#### INPUT RECORDS
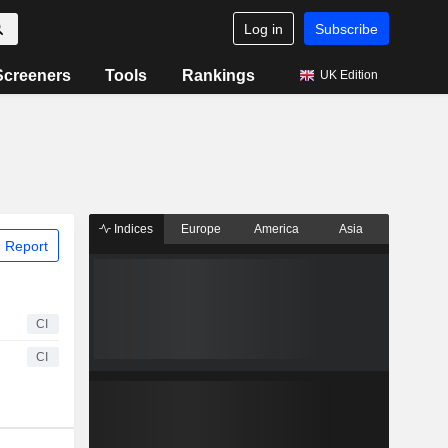
Log in
Subscribe
Screeners
Tools
Rankings
UK Edition
Indices
Europe
America
Asia
 Report
CI
CI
########
■ **WHAT YOU NEED TO DO**: Copy the entries precisely, images excluded.

■ **RESPONSE TO THE EXERCISE**:
Log in
Subscribe
Screeners
Tools
Rankings
UK Edition
Indices
Europe
America
Asia
 Report
CI
CI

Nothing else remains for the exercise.